Transcribe the records exactly. Pictures do not belong in the transcription.
┌──
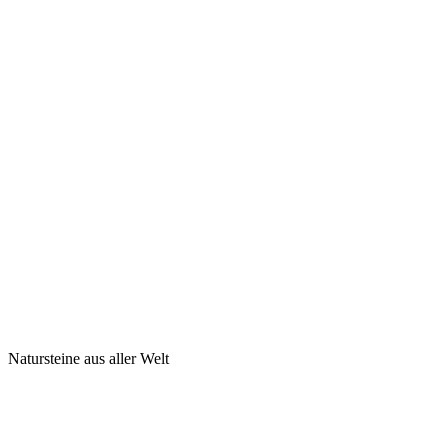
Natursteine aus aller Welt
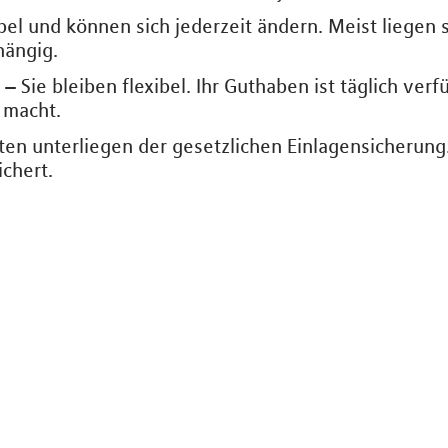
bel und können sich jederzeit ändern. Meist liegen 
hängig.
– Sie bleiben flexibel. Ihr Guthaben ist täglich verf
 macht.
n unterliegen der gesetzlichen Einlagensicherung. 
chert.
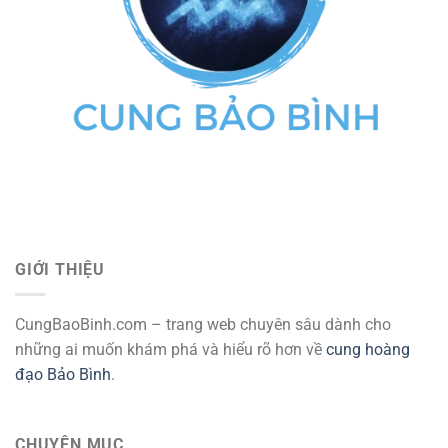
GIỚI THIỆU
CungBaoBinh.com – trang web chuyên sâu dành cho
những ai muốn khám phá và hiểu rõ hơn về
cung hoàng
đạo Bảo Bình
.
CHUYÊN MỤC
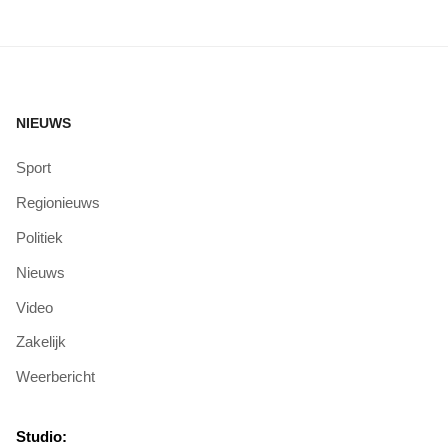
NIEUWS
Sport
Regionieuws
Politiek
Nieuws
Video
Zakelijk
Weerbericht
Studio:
└──
ANSWER SECTION:
Natursteine aus aller Welt
bel und können sich jederzeit ändern. Meist liegen 
hängig.
– Sie bleiben flexibel. Ihr Guthaben ist täglich verf
 macht.
n unterliegen der gesetzlichen Einlagensicherung. 
chert.
GIỚI THIỆU
CungBaoBinh.com – trang web chuyên sâu dành cho
những ai muốn khám phá và hiểu rõ hơn về
cung hoàng
đạo Bảo Bình
.
CHUYÊN MỤC
NIEUWS
Sport
Regionieuws
Politiek
Nieuws
Video
Zakelijk
Weerbericht
Studio:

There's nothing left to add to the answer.